Although, for what it's worth...
www.dreamviews.com/132259/





> You can fool yourself in a LD. You can do whatever you believe you can do in a LD and some people would claim killing DC's is horrible since you're killing a part of yourself. I don't believe that. I think it's more of a question of morality. I wouldn't go around killing DC's just for the fun of it. Even dreams in which I decide to be evil and try out some powers I kinda feel bad afterwards. I've been a vampire a few times and it's pretty awesome though. 
> 
> If you believe that a particular DC, say a friend you often meet in your LD's, will die and never come back in your dreams then there's a chance he/she might not. Most likely however they'll turn up sooner or later. It's all about what you believe



to reiterate...





> They are figments of your imagination. No big deal.

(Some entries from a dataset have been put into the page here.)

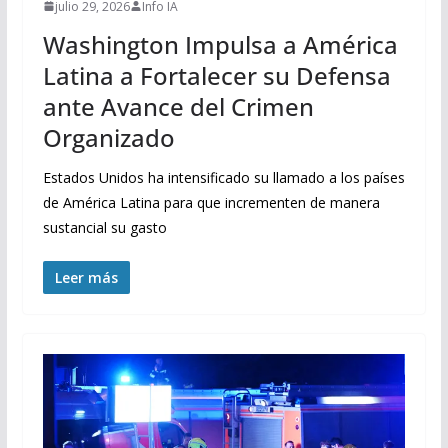
julio 29, 2026
Info IA
Washington Impulsa a América
Latina a Fortalecer su Defensa
ante Avance del Crimen
Organizado
Estados Unidos ha intensificado su llamado a los países
de América Latina para que incrementen de manera
sustancial su gasto
Leer más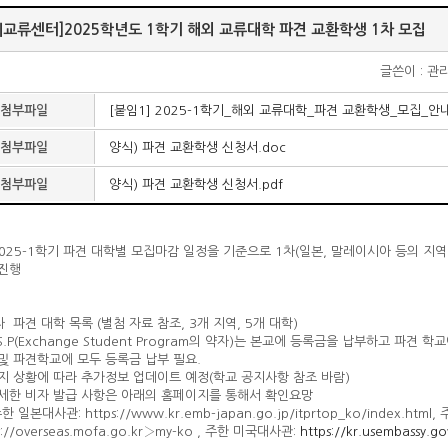
제교류센터]2025학년도 1학기 해외 교류대학 파견 교환학생 1차 모집
글쓴이 : 관
첨부파일
[붙임1] 2025-1학기_해외 교류대학_파견 교환학생_모집_안내
첨부파일
양식) 파견 교환학생 신청서.doc
첨부파일
양식) 파견 교환학생 신청서.pdf
025-1학기 파견 대학별 모집마감 일정을 기준으로 1차(일본, 말레이시아 등의 지역),
 진행
1차 파견 대학 목록 (별첨 자료 참조, 3개 지역, 5개 대학)
.S.P(Exchange Student Program의 약자)는 본교에 등록금을 납부하고 파견 
및 파견학교에 모두 등록금 납부 필요.
지 상황에 따라 추가정보 업데이트 예정(학교 공지사항 참조 바람)
세한 비자 발급 사항은 아래의 홈페이지를 통해서 확인요망
 일본대사관: https://www.kr.emb-japan.go.jp/itprtop_ko/index.ht
s://overseas.mofa.go.kr›my-ko , 주한 미국대사관:
https://kr.usembassy.g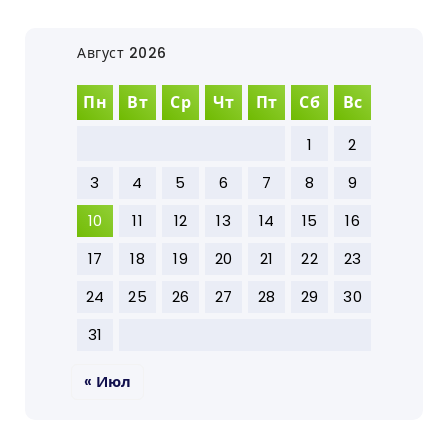
Август 2026
Пн
Вт
Ср
Чт
Пт
Сб
Вс
1
2
3
4
5
6
7
8
9
10
11
12
13
14
15
16
17
18
19
20
21
22
23
24
25
26
27
28
29
30
31
« Июл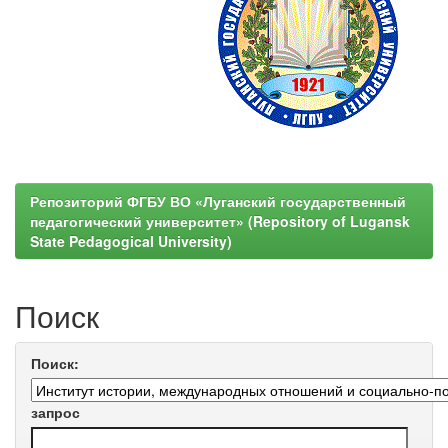
Репозиторий ФГБУ ВО «Луганский государственный
педагогический университет» (Repository of Lugansk
State Pedagogical University)
Поиск
Поиск:
запрос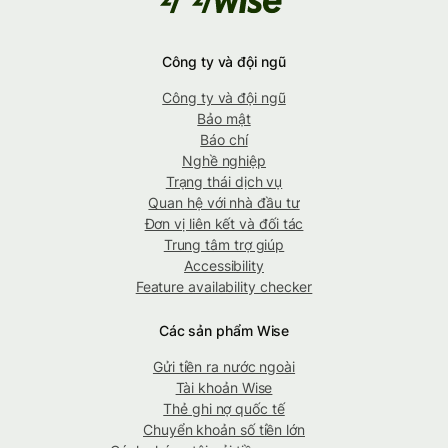
Công ty và đội ngũ
Công ty và đội ngũ
Bảo mật
Báo chí
Nghề nghiệp
Trạng thái dịch vụ
Quan hệ với nhà đầu tư
Đơn vị liên kết và đối tác
Trung tâm trợ giúp
Accessibility
Feature availability checker
Các sản phẩm Wise
Gửi tiền ra nước ngoài
Tài khoản Wise
Thẻ ghi nợ quốc tế
Chuyển khoản số tiền lớn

DCs will come and go. Just believe. And maybe not dwell too much on non-lucids?

----------


## Livtoniac

You want to continue dreaming about your ex? Look at your photos together, think of your time together, etc...

----------


## isthisit

> Since my dream of him getting married.....all my dreams of him stopped...stopped. 
>  I hate it. 
> Any suggestions?




I take it you still wanted him and thats why you liked dreaming of him? Maybe your mind did this on purpose so you can finally move on?

----------